### DATA SHOWN
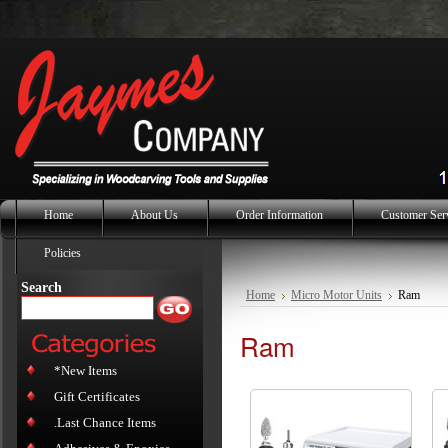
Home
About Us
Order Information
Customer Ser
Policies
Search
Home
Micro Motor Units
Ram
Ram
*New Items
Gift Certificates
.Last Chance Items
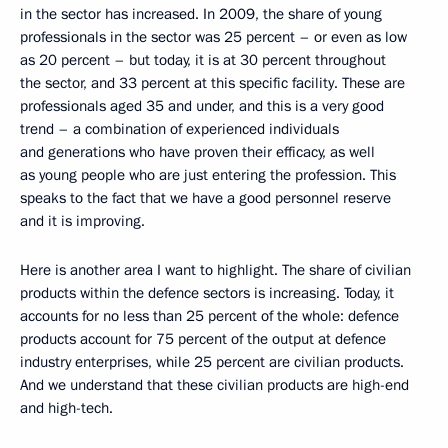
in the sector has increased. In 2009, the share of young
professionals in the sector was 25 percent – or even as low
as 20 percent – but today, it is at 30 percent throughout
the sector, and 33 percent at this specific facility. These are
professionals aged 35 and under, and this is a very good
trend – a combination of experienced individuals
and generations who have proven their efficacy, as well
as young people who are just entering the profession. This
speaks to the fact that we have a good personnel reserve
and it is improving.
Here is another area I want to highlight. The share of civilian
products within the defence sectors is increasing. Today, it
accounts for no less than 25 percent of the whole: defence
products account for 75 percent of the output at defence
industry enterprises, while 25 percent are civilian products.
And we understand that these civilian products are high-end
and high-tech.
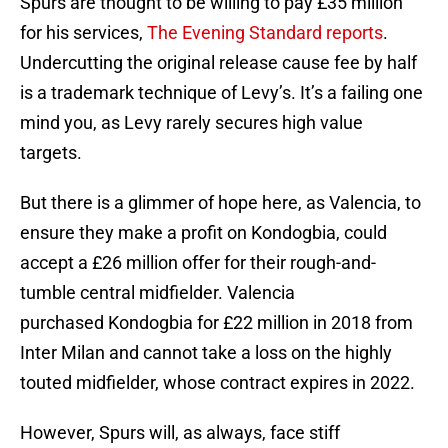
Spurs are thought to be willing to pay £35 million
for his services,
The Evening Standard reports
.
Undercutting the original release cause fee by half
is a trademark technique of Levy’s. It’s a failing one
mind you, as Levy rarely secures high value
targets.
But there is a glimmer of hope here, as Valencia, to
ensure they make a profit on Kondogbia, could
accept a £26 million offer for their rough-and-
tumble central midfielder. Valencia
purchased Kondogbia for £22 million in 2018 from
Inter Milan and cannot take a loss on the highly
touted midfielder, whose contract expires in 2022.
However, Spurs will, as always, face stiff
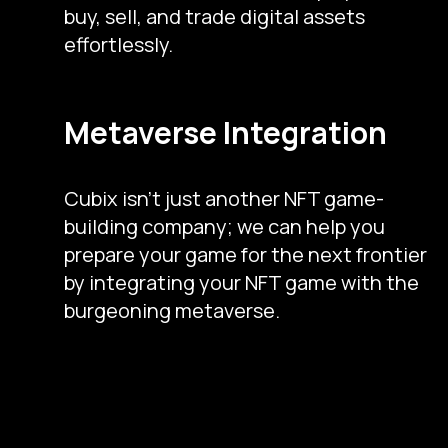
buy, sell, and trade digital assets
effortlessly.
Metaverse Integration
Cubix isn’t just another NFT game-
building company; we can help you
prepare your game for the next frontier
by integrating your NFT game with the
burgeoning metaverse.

### ABOUT THIS TASK
Return all records exactly as they stand above, except for pictures.

### EXERCISE ANSWER
Home
About Us
Order Information
Customer Ser
Policies
Search
Home
Micro Motor Units
Ram
Ram
*New Items
Gift Certificates
.Last Chance Items
in the sector has increased. In 2009, the share of young
professionals in the sector was 25 percent – or even as low
as 20 percent – but today, it is at 30 percent throughout
the sector, and 33 percent at this specific facility. These are
professionals aged 35 and under, and this is a very good
trend – a combination of experienced individuals
and generations who have proven their efficacy, as well
as young people who are just entering the profession. This
speaks to the fact that we have a good personnel reserve
and it is improving.
Here is another area I want to highlight. The share of civilian
products within the defence sectors is increasing. Today, it
accounts for no less than 25 percent of the whole: defence
products account for 75 percent of the output at defence
industry enterprises, while 25 percent are civilian products.
And we understand that these civilian products are high-end
and high-tech.
Spurs are thought to be willing to pay £35 million
for his services,
The Evening Standard reports
.
Undercutting the original release cause fee by half
is a trademark technique of Levy’s. It’s a failing one
mind you, as Levy rarely secures high value
targets.
But there is a glimmer of hope here, as Valencia, to
ensure they make a profit on Kondogbia, could
accept a £26 million offer for their rough-and-
tumble central midfielder. Valencia
purchased Kondogbia for £22 million in 2018 from
Inter Milan and cannot take a loss on the highly
touted midfielder, whose contract expires in 2022.
However, Spurs will, as always, face stiff
buy, sell, and trade digital assets
effortlessly.
Metaverse Integration
Cubix isn’t just another NFT game-
building company; we can help you
prepare your game for the next frontier
by integrating your NFT game with the
burgeoning metaverse.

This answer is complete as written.